README.md · mobiuslabsgmbh/Mixtral-8x7B-Instruct-v0.1-hf-attn-4bit-moe-2bit-HQQ at refs/pr/1

metadata

license: apache-2.0
tags:
  - moe
train: false
inference: false
pipeline_tag: text-generation

Mixtral-8x7B-Instruct-v0.1-hf-attn-4bit-moe-2bit-HQQ

This is a version of the Mixtral-8x7B-Instruct-v0.1 model (https://huggingface.co/mistralai/Mixtral-8x7B-Instruct-v0.1) quantized with a mix of 4-bit and 2-bit via Half-Quadratic Quantization (HQQ).

More specifically, the attention layers are quantized to 4-bit and the experts are quantized to 2-bit. This model should perform a lot better compared to the all 2-bit model for a slight increase in model size (18.2GB vs. 18GB).

This idea was suggest by Artem Eliseev (@lavawolfiee) and Denis Mazur (@dvmazur) in this Github discussion.

Basic Usage

To run the model, install the HQQ library from https://github.com/mobiusml/hqq and use it as follows:

model_id = 'mobiuslabsgmbh/Mixtral-8x7B-Instruct-v0.1-hf-attn-4bit-moe-2bit-HQQ'
#Load the model
from hqq.engine.hf import HQQModelForCausalLM, AutoTokenizer
tokenizer = AutoTokenizer.from_pretrained(model_id)
model     = HQQModelForCausalLM.from_quantized(model_id)
#Optional
from hqq.core.quantize import *
HQQLinear.set_backend(HQQBackend.PYTORCH_COMPILE) 
#Text Generation
prompt = "<s> [INST] How do I build a car? [/INST] "
inputs = tokenizer(prompt, return_tensors="pt", add_special_tokens=False)
outputs = model.generate(**(inputs.to('cuda')), max_new_tokens=1000)
print(tokenizer.decode(outputs[0], skip_special_tokens=True))

Output:

Design the Car:

Determine the type of car you want to build (e.g., sedan, SUV, sports car) and its specifications (e.g., size, weight, horsepower, fuel efficiency).
Create detailed sketches and 3D models of the car's exterior and interior.
Design the car's technical components, including the engine, transmission, brakes, and suspension system.

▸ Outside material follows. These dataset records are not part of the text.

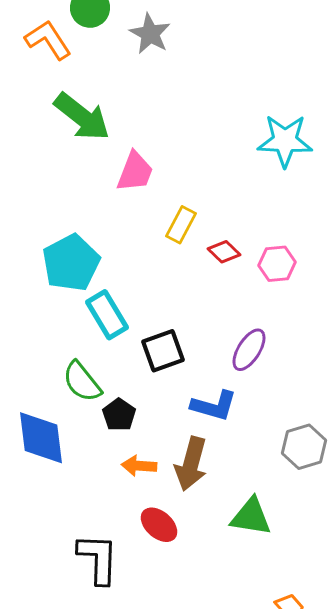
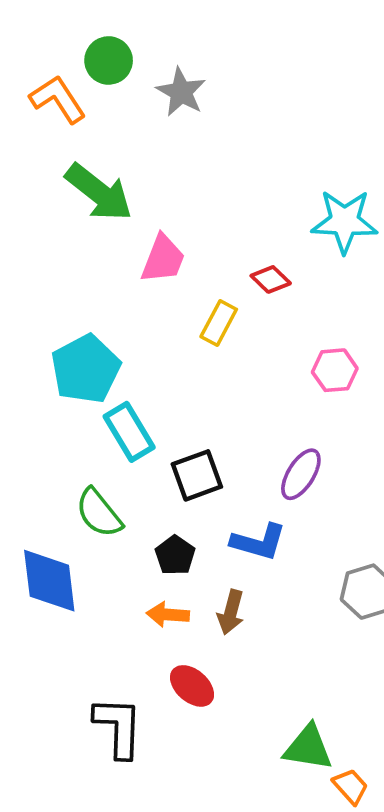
red diamond: (224, 252) -> (271, 279), moved
black pentagon: (119, 415) -> (175, 555), moved
brown arrow: (191, 464) -> (231, 612), size x0.7
green triangle: (251, 517) -> (308, 748), moved

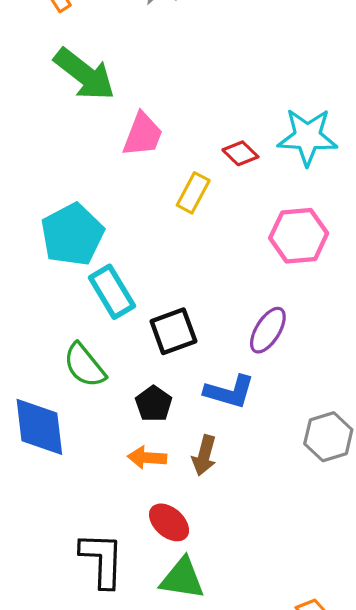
cyan star: (344, 221) -> (307, 137), moved
pink hexagon: (335, 370) -> (299, 236), size x1.4
green triangle: (308, 748) -> (182, 578), moved

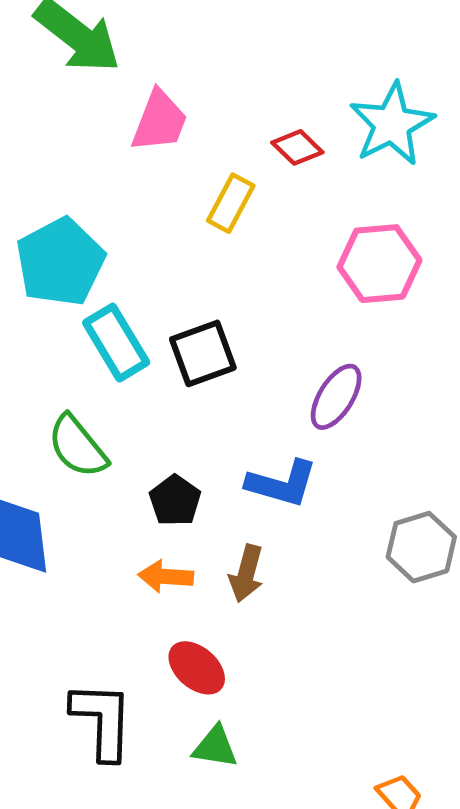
cyan star: (307, 137) -> (392, 124), turned -30
black square: (173, 331) -> (203, 353), moved
green triangle: (182, 578) -> (215, 747), size x0.7

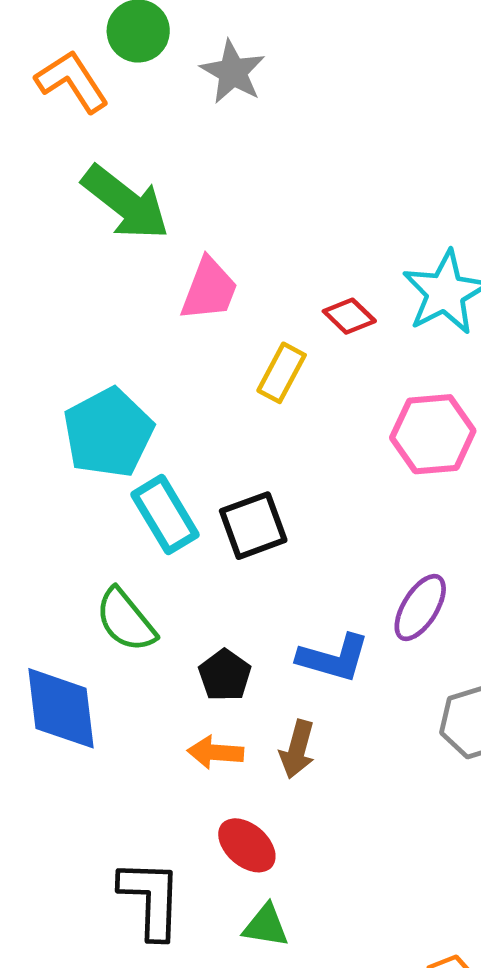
purple ellipse: (336, 397) -> (420, 608), moved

Acquire Necessary Materials and Parts:
- Purchase or manufacture the necessary materials, such as steel, aluminum, and plastics.
- Obtain or manufacture the required parts, such as the engine, transmission, brakes, suspension system, and electrical components.
Set Up a Production Facility:
- Establish a manufacturing facility with the necessary equipment, such as assembly lines, paint booths, and welding machines.
- Hire a skilled workforce to oversee production and ensure quality control.
Manufacture the Car:
- Follow the design specifications to assemble the car's components.
- Perform rigorous testing to ensure the car meets safety and performance standards.
Market and Sell the Car:
- Develop a marketing strategy to promote the car to potential buyers.
- Establish a distribution network to sell the car through dealerships or online platforms.
Provide After-Sales Support:
- Offer maintenance and repair services to ensure customer satisfaction and loyalty.
- Continuously improve the car's design and performance based on customer feedback and market trends.

Please note, building a car requires significant expertise, resources, and adherence to strict safety and regulatory standards. It is not a project that can be undertaken without extensive knowledge and experience in automotive engineering, manufacturing, and business management.

Quantization

You can reproduce the model using the following quant configs:

from hqq.engine.hf import HQQModelForCausalLM, AutoTokenizer
model_id  = "mistralai/Mixtral-8x7B-Instruct-v0.1"
model     = HQQModelForCausalLM.from_pretrained(model_id, use_auth_token=hf_auth, cache_dir=cache_path)

#Quantize params
from hqq.core.quantize import *
attn_prams     = BaseQuantizeConfig(nbits=4, group_size=64, quant_zero=True, quant_scale=True) 
attn_prams['scale_quant_params']['group_size'] = 256
experts_params = BaseQuantizeConfig(nbits=2, group_size=16, quant_zero=True, quant_scale=True) 

quant_config = {}
#Attention
quant_config['self_attn.q_proj'] = attn_prams
quant_config['self_attn.k_proj'] = attn_prams
quant_config['self_attn.v_proj'] = attn_prams
quant_config['self_attn.o_proj'] = attn_prams
#Experts
quant_config['block_sparse_moe.experts.w1'] = experts_params
quant_config['block_sparse_moe.experts.w2'] = experts_params
quant_config['block_sparse_moe.experts.w3'] = experts_params

#Quantize
model.quantize_model(quant_config=quant_config)